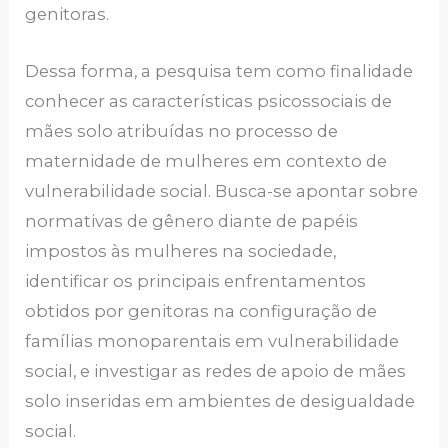
genitoras.
Dessa forma, a pesquisa tem como finalidade
conhecer as características psicossociais de
mães solo atribuídas no processo de
maternidade de mulheres em contexto de
vulnerabilidade social. Busca-se apontar sobre
normativas de gênero diante de papéis
impostos às mulheres na sociedade,
identificar os principais enfrentamentos
obtidos por genitoras na configuração de
famílias monoparentais em vulnerabilidade
social, e investigar as redes de apoio de mães
solo inseridas em ambientes de desigualdade
social.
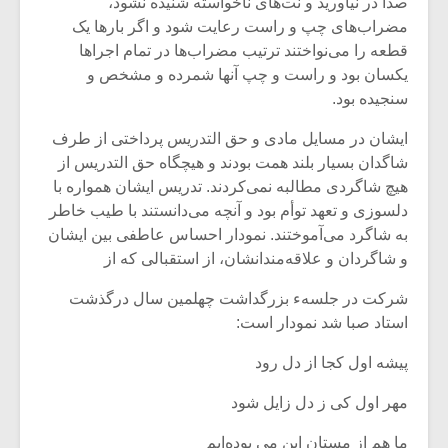
شیش و نیم»
موسیقی فی
صدا در نیاورید و نت‌های ناخواسته‌ شنیده نشود،
برگزار می 
مضراب‌های چپ و راست رعایت‌ شود و اگر بارها یک
قطعه را می‌نواختند ترتیب‌ مضراب‌ها در تمام اجراها
اگر نمی توانی
سکانسی به 
یکسان بود و راست و چپ آنها شمرده و مشخص و
مشهورترین باشی،
موسیقی فیلم 
سنجیده بود.
بدنام ترین باش
ایشان‌ در مسایل مادی و حق التدریس پرداختی از طرف‌
شاگدان بسیار بلند همت بودند و هیچگاه‌ حق التدریس از
هیچ شاگردی مطالبه نمی‌کردند. تدریس ایشان همواره با
دلسوزی و تعهد توأم بود و آنچه می‌دانستند با طیب خاطر
به شاگرد می‌آموختند. نمودار احساس عاطفی بین ایشان
و شاگردان و علاقه‌مندانشان، از استقبالی که از
شرکت در جلسهء بزرگداشت چهلمین سال‌ درگذشت
استاد صبا شد نمودار است:
پیشه اول کجا از دل رود
مهر اول کی ز دل زایل شود
ما هم از مستان این می بوده‌ایم‌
•••••
Find all the lines with "راست" in the data and copy them.

# [Exercise result]
مضراب‌های چپ و راست رعایت‌ شود و اگر بارها یک
یکسان بود و راست و چپ آنها شمرده و مشخص و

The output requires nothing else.